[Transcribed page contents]
────────

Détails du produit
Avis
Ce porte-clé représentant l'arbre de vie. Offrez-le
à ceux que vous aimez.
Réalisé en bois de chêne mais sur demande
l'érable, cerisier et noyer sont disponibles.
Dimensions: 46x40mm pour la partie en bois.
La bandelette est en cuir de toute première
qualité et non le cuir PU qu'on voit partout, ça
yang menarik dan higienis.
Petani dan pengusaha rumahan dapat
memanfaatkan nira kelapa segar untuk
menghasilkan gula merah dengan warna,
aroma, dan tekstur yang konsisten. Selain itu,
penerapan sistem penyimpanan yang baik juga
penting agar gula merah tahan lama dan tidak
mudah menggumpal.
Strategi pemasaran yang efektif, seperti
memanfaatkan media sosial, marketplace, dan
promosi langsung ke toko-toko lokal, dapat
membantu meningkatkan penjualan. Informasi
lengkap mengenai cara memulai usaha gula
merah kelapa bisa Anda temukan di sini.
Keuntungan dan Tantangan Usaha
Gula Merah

────────

◆ What is being asked ◆
Find the string "cuir" in the entries above. Copy each line where it occurs.

◆ Written response ◆
La bandelette est en cuir de toute première
qualité et non le cuir PU qu'on voit partout, ça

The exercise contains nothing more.